BGH kippt Zinsanpassungsklausel für Prämiensparverträge und verfügt Verhältnismethode bei der Berechnung

Bundesgerichtshof

Der unter anderem für das Bank- und Kapitalmarktrecht zuständige XI. Zivilsenat des Bundesgerichtshofs hat mit Urteil vom 6. Oktober 2021 in einem Musterfestellungsverfahren in Sachen Prämiensparverträge der Verbraucherzentrale Sachsen teilweise recht gegeben (Aktenzeichen XI ZR 234/20L).
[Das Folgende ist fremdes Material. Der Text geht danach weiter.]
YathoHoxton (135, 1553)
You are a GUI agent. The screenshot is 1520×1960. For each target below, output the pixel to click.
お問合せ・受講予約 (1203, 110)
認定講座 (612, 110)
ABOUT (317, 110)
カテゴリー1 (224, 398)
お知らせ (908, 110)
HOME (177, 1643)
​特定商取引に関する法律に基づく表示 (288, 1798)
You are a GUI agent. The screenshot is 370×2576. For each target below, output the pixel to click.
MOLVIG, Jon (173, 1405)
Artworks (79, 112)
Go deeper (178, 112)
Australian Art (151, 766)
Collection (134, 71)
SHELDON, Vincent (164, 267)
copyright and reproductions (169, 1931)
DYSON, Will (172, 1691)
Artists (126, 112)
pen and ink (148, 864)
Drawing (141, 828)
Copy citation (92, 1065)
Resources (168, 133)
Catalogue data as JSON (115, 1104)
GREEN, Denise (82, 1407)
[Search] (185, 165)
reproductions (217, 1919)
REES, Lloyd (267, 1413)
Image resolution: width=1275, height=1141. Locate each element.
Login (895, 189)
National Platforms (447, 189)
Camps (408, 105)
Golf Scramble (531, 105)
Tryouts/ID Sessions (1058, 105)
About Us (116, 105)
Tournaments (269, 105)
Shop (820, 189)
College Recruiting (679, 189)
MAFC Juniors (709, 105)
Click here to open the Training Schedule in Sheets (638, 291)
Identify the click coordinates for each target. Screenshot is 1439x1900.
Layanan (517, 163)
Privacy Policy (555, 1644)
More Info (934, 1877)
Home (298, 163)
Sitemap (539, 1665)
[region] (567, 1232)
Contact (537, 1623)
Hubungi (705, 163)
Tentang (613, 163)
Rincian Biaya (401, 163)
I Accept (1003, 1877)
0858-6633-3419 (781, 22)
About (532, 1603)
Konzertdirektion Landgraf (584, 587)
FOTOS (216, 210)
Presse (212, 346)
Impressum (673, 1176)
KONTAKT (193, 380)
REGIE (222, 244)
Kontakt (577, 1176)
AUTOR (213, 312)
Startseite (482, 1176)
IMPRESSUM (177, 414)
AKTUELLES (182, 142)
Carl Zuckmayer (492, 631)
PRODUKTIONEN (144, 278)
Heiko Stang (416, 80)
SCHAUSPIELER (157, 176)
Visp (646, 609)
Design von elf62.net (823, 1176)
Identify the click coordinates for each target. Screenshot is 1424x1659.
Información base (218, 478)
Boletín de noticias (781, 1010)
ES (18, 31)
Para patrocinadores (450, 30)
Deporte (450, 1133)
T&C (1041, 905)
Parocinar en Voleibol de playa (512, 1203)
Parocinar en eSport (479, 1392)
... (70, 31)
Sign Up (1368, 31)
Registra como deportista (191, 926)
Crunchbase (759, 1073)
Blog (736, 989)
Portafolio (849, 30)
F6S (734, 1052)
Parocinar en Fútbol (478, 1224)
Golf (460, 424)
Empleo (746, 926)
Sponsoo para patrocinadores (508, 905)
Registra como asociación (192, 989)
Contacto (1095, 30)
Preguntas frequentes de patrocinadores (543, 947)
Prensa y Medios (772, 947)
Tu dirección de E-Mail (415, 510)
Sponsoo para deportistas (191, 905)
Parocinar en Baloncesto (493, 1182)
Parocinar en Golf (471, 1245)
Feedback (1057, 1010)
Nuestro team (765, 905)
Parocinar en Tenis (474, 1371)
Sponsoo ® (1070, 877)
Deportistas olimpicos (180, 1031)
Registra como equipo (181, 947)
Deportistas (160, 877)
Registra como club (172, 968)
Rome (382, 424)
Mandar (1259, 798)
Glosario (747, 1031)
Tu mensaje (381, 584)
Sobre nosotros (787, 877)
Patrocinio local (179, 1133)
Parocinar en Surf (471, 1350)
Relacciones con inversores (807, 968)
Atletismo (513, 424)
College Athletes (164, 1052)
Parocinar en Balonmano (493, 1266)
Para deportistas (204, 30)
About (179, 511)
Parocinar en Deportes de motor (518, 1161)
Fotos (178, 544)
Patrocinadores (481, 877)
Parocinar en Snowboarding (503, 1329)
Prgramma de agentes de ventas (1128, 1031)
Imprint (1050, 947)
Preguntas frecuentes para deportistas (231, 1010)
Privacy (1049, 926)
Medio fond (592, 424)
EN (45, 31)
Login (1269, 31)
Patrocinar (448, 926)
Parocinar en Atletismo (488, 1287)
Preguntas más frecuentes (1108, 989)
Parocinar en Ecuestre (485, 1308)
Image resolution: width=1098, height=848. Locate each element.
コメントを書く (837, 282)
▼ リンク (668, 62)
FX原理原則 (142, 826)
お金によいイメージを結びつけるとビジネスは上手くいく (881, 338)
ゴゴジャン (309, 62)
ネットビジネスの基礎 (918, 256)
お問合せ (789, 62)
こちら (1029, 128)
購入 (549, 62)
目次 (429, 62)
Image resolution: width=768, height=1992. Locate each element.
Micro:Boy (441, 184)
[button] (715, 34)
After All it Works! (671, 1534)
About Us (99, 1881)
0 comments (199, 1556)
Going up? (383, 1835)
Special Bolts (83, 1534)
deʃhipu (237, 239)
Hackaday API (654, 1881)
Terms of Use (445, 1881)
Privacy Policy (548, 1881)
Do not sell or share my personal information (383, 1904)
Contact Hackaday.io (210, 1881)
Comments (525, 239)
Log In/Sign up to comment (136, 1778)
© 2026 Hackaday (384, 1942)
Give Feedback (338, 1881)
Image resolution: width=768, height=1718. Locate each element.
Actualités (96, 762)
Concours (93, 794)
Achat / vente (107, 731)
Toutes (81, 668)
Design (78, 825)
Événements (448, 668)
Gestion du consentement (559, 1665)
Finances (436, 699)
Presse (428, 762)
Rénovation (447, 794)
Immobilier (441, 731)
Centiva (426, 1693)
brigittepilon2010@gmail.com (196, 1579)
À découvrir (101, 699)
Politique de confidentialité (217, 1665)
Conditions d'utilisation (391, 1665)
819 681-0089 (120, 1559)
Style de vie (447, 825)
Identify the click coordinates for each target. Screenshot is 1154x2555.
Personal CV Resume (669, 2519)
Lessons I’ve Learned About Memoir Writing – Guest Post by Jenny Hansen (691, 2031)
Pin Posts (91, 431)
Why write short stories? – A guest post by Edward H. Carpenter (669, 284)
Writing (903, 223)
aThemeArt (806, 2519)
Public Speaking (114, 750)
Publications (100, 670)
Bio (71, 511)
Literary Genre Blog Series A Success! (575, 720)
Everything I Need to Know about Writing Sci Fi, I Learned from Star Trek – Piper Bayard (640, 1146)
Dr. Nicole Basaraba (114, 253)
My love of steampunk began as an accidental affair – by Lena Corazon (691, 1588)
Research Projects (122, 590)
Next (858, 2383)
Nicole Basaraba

Die von den Verbraucherschützern beanstandete Vertragsklausel, wonach die Sparkasse „dem Kunden den von ihr jeweils durch Aushang im Kassenraum bekannt gegebenen Zinssatz“ vergütet, ist demnach wegen eines Verstoßes gegen § 308 Nr. 4 BGB in Bezug auf die Ausgestaltung der Variabilität unwirksam, da sie nicht das erforderliche Mindestmaß an Kalkulierbarkeit möglicher Zinsänderungen aufweist.

Hinsichtlich der Bestimmung eines angemessenen Referenzzinssatzes hat der BGH das Verfahren an das OLG Dresden zurückverwiesen. Dem Urteil zufolge müssen die Zinsanpassungen monatlich und unter Beibehaltung des anfänglichen relativen Abstands des Vertragszinssatzes zum Referenzzinssatz (Verhältnismethode) vorgenommen werden. Nur dann sei gewährleistet, dass das Grundgefüge der Vertragskonditionen über die gesamte Laufzeit der Sparverträge erhalten bleibt, sodass günstige Zinskonditionen günstig und ungünstige Zinskonditionen ungünstig bleiben. Nach dem Konzept der auf ein langfristiges Sparen angelegten Sparverträge, so der BGH, ist es interessengerecht, einen Zinssatz für langfristige Spareinlagen als Referenz für die Verzinsung der Spareinlagen heranzuziehen. Der monatliche Rhythmus der Zinsanpassungen ergibt sich laut BGH aus der Tatsache dass der für langfristige Spareinlagen in Betracht kommende Referenzzinssatz in der von der Deutschen Bundesbank erhobenen Zinsstatistik monatlich veröffentlicht wird.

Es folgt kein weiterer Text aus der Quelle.